◆ Task prompt:
Look through the material below and return every line that contains "kaip".

BEGIN

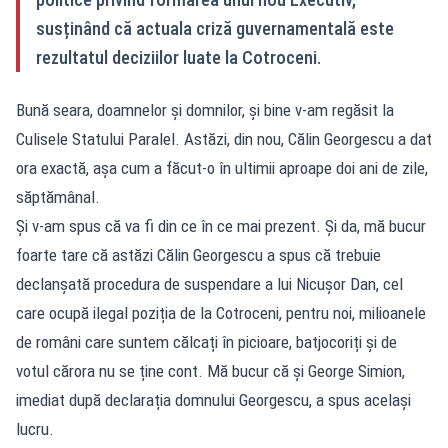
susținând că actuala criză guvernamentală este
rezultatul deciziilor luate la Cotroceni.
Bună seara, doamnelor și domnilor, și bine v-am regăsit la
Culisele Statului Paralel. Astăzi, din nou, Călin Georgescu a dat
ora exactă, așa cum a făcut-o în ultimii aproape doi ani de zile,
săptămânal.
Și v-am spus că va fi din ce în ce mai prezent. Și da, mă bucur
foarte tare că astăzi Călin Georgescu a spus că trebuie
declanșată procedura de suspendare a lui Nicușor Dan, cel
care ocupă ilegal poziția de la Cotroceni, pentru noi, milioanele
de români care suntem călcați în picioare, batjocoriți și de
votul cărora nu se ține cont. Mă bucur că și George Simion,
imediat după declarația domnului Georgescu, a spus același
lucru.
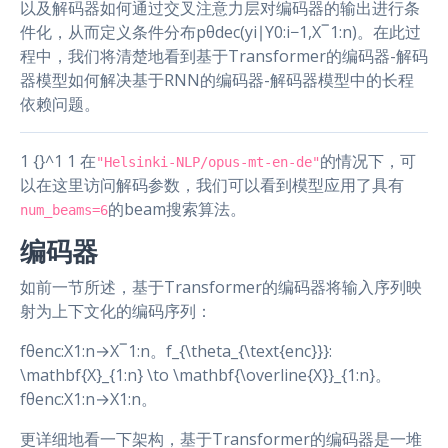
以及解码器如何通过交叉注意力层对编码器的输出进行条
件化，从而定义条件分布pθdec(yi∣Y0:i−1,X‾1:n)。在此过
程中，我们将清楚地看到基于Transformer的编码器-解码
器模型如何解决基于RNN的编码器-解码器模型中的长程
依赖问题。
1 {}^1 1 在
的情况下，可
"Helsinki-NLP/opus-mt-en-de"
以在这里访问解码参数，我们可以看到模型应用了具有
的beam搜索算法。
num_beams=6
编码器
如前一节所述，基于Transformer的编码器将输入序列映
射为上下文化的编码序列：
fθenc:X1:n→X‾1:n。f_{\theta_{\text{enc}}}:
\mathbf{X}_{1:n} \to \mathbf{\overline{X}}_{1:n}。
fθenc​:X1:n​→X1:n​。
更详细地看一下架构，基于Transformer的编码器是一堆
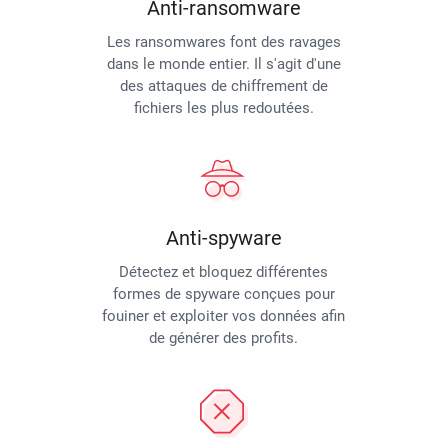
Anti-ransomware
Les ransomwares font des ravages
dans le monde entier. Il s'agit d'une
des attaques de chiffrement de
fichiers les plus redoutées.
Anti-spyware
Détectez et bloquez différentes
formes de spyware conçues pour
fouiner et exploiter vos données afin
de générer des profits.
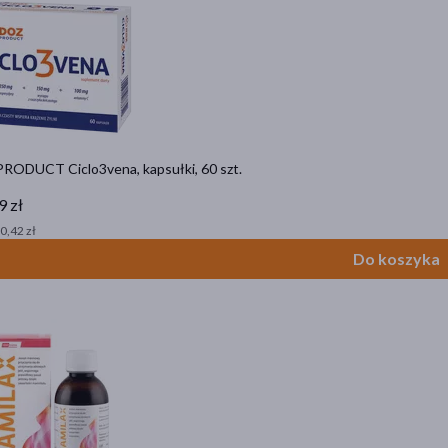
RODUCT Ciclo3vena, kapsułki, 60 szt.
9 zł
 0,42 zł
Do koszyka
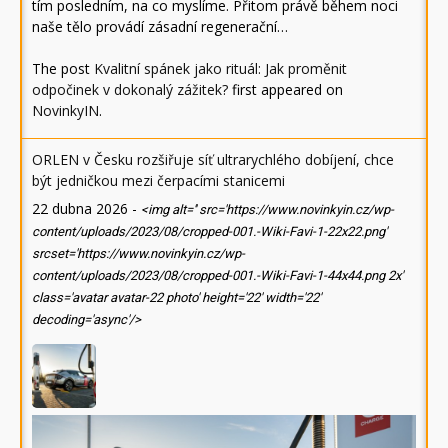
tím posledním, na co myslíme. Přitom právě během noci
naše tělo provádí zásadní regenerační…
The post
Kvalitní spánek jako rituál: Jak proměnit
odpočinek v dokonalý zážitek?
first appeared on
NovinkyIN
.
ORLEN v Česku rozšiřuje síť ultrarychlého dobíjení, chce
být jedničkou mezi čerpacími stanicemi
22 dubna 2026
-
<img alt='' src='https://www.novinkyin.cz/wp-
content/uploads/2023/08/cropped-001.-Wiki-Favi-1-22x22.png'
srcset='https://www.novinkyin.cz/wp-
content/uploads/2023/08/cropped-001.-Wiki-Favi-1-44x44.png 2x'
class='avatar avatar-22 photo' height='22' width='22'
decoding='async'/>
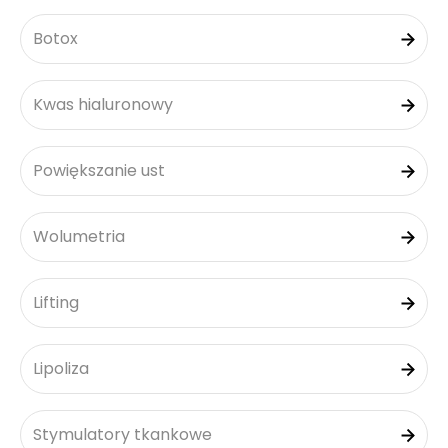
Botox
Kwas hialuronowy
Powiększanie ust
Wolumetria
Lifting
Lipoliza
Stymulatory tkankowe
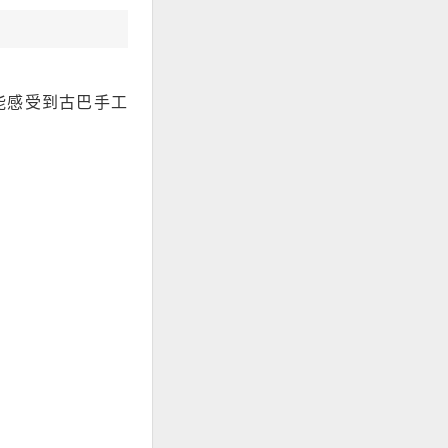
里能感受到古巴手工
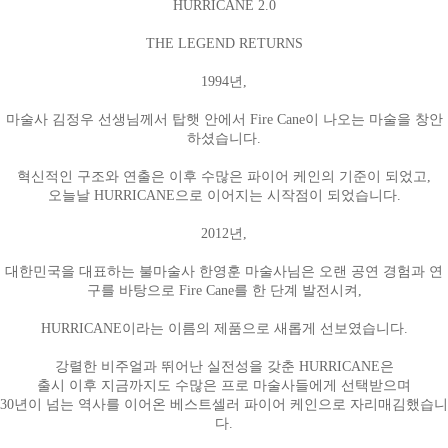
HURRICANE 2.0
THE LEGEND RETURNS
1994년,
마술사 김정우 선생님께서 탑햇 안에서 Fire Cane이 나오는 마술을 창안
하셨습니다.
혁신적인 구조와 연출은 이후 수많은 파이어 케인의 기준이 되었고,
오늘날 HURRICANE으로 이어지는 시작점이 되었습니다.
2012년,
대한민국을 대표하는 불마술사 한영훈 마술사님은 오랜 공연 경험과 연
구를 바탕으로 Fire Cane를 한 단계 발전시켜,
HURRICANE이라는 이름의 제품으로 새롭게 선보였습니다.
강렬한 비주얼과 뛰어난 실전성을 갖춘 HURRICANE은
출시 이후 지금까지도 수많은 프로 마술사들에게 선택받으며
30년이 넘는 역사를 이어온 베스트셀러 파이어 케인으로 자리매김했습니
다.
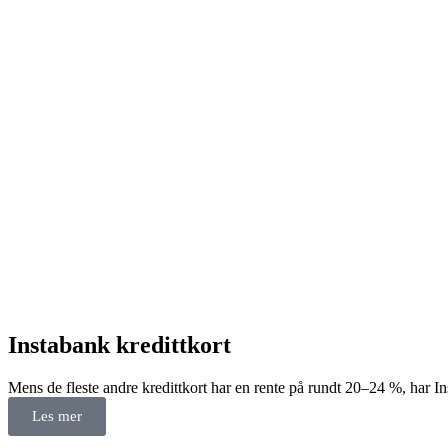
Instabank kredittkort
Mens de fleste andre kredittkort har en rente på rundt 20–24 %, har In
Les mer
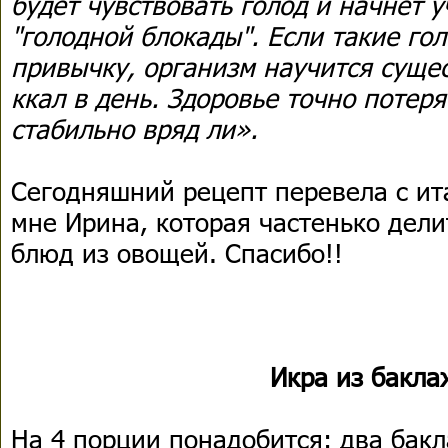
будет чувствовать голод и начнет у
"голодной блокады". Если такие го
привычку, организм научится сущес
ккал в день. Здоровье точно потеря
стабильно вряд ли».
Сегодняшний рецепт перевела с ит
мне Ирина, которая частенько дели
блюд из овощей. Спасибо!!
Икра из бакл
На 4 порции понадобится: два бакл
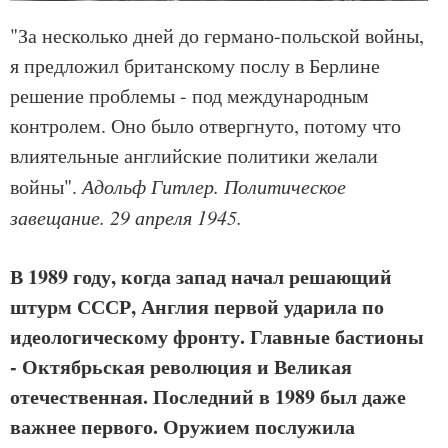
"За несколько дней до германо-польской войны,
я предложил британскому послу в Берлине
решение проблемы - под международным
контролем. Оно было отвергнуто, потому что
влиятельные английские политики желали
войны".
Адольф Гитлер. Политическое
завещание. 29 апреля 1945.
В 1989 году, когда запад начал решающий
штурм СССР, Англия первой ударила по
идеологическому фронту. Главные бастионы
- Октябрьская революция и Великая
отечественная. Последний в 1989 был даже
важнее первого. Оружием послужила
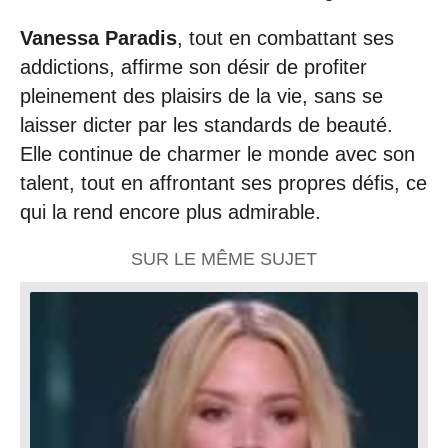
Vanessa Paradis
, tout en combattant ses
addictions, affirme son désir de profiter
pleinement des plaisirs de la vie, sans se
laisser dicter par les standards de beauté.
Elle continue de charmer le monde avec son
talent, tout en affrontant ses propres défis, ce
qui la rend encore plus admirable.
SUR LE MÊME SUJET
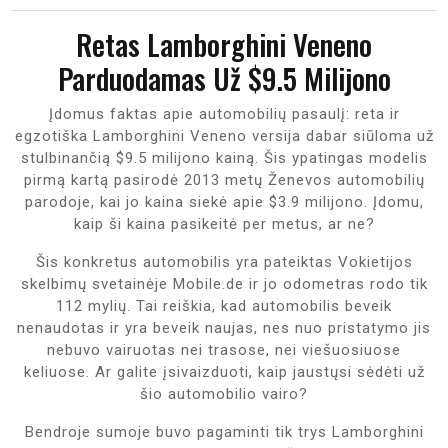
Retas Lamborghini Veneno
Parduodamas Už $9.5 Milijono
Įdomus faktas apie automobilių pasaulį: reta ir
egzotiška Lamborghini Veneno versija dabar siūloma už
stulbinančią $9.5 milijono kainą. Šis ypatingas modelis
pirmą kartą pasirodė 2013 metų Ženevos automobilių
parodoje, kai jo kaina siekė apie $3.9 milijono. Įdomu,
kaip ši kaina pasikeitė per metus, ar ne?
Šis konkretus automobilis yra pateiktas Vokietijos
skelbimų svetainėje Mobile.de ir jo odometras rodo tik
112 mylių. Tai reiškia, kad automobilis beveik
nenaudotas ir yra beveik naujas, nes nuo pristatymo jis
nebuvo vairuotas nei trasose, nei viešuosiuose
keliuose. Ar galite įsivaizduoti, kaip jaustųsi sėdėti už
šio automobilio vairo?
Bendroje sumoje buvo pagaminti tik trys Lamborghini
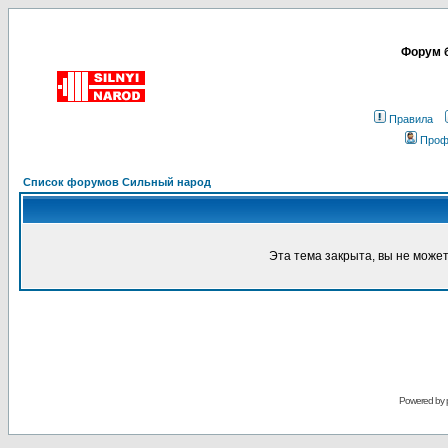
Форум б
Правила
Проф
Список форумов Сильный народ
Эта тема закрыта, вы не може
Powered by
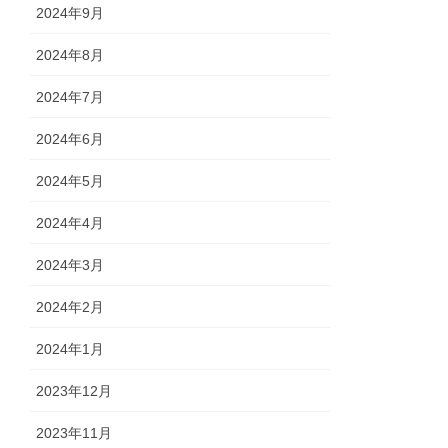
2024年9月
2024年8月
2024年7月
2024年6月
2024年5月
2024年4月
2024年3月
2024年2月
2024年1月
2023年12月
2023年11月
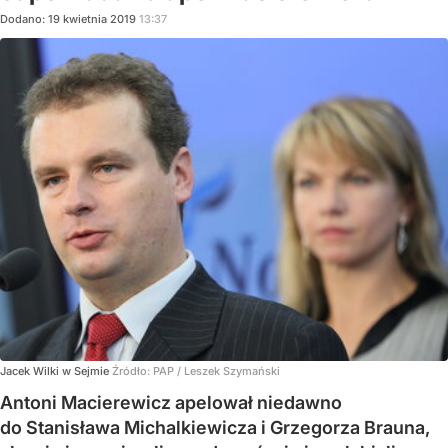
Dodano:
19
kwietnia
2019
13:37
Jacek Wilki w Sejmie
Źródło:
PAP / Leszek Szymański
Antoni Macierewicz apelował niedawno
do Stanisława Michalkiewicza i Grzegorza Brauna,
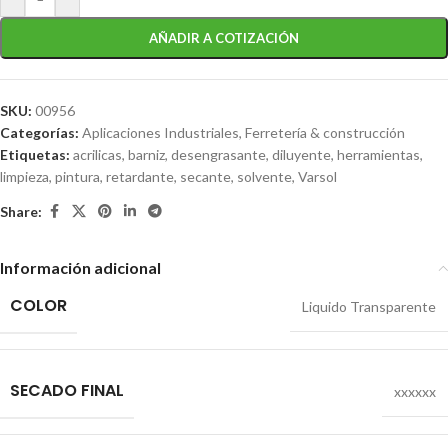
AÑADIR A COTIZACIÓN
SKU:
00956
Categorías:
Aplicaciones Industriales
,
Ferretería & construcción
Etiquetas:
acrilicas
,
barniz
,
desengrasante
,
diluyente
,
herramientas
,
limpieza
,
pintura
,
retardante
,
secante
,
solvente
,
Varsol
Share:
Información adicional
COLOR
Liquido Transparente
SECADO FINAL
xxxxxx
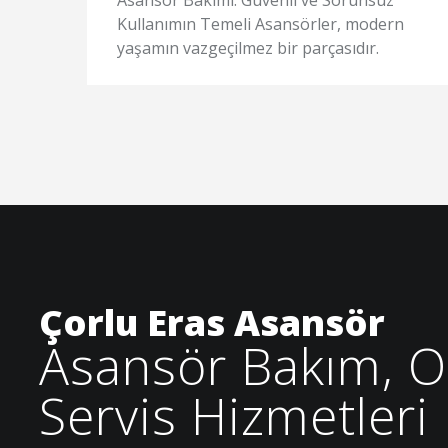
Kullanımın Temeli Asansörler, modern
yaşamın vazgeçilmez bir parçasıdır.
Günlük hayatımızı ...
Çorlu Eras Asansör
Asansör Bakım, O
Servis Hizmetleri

END

◆ Task response:
kaip ši kaina pasikeitė per metus, ar ne?
keliuose. Ar galite įsivaizduoti, kaip jaustųsi sėdėti už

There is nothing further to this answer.